Голос показался мне знакомым; я ударил моряка по плечу, он обернулся, и я узнал в нем Суинберна.

– А, Суинберн, – вскричал я, пожимая ему руку, по тому что очень рад был видеть его, – это вы?

– А, мистер Симпл! Ну, так я прав: мистер О'Брайен действительно капитан и командует этим корабли ком. Где встретишь корюшку, там недалеко и акула.

– Вы правы, Суинберн; ошибаетесь в одном только что называете капитана О'Брайена акулой; он не акула.

– Нет, конечно, и я назвал его так лишь потому что он скоро покажет зубы французам. Но виноват, сэр. – И Суинберн снял фуражку.

– А, понимаю, вы сначала не заметили моих эполет. Да, Суинберн, я лейтенант на «Раттлснейке» и надеюсь, вы будете с нами.

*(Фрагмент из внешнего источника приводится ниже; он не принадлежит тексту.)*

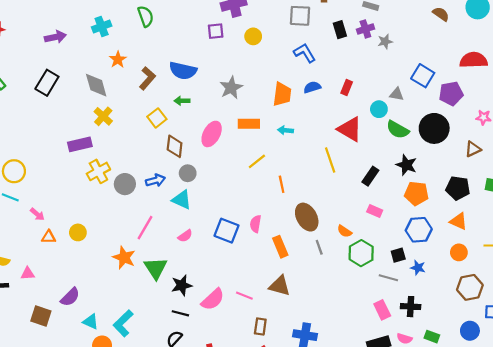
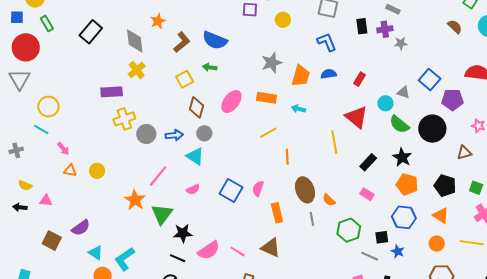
gray star: (231, 88) -> (272, 63), moved
orange semicircle: (344, 231) -> (329, 200), moved

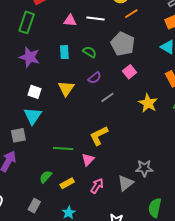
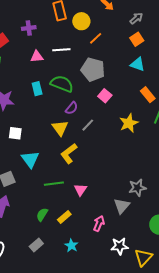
green semicircle: (90, 52) -> (62, 84), size x1.6
yellow triangle: (66, 89) -> (60, 128), moved
yellow star: (148, 103) -> (129, 123), turned 30
cyan triangle: (33, 116) -> (30, 159), moved
yellow L-shape: (99, 136) -> (69, 153), moved
pink arrow: (97, 186) -> (99, 224), moved
gray rectangle: (34, 206) -> (36, 245), turned 32

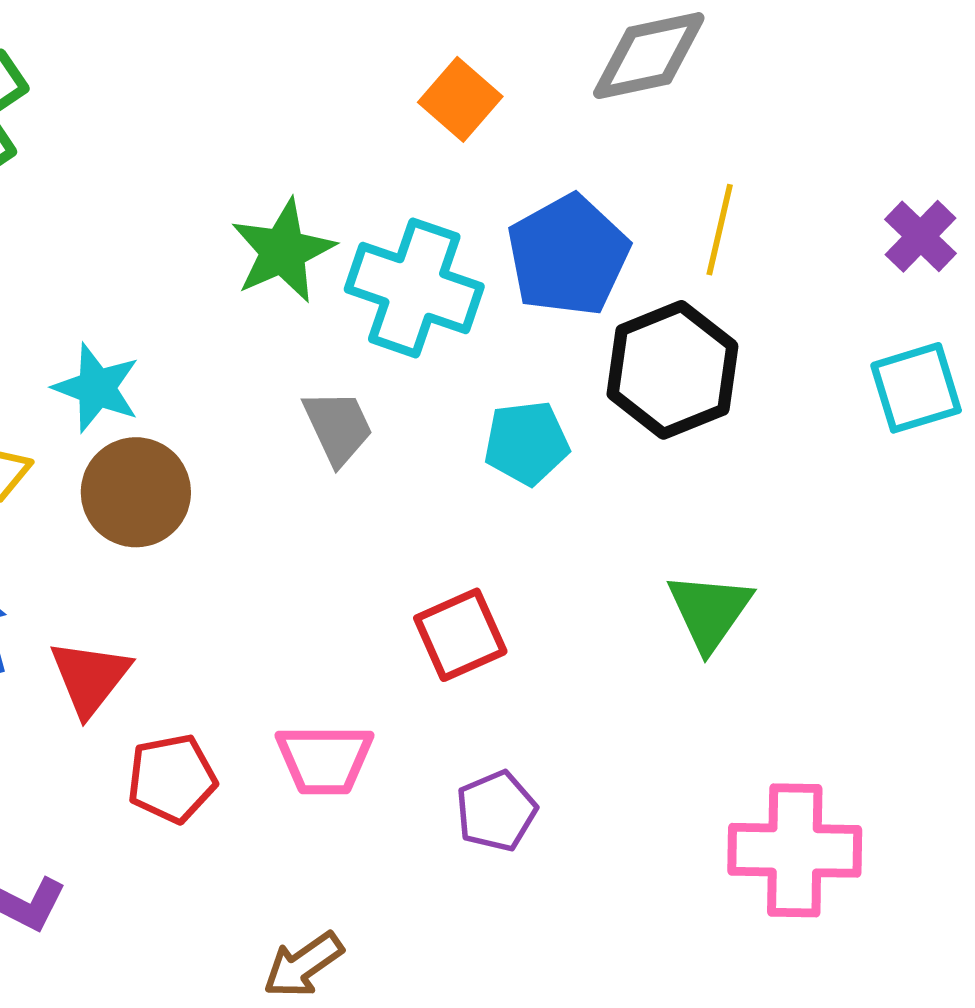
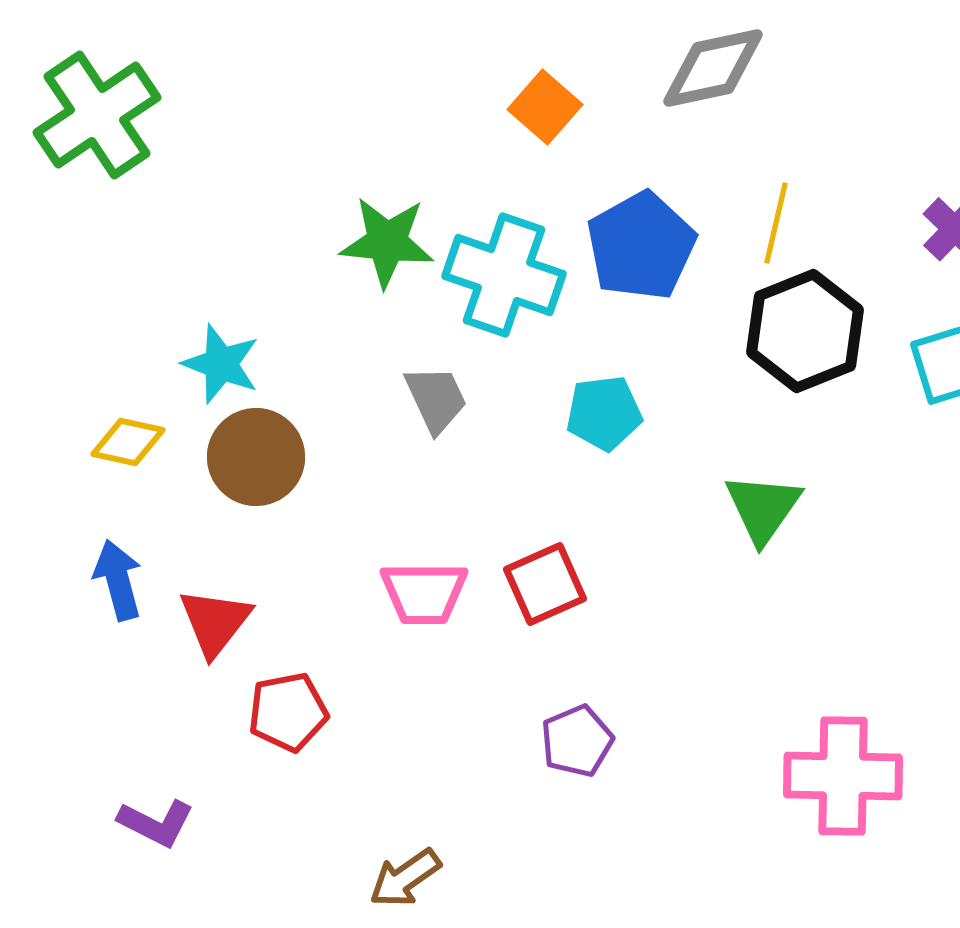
green star: (283, 251) -> (387, 242), turned 30
black hexagon: (672, 370) -> (805, 331), moved
green triangle: (709, 611) -> (763, 508), moved
pink trapezoid: (324, 759) -> (424, 593), moved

– Вот моя рука, – сказал он, ударив по моей руке своим огромным кулаком так, что раздался громкий звук. – Я доволен, если капитан хороший офицер. А если хороших офицеров двое, то я счастлив. Сейчас же беру бот и еду записать свое имя в книгу, а потом возвращусь на берег промотать последние деньги и посмотреть, нельзя ли приобрести нескольких волонтеров: я знаю, где они прячутся. Еще давеча утром смотрел на кораблик и успел влюбиться в него. У него прекрасный корпус, но голова никуда не годится; я надеюсь, капитан О'Брайен срубит эту голову: она торчит, как скрипичная рукоятка; я еще не видывал, чтобы корабль был на что-нибудь годен с такой головой[16].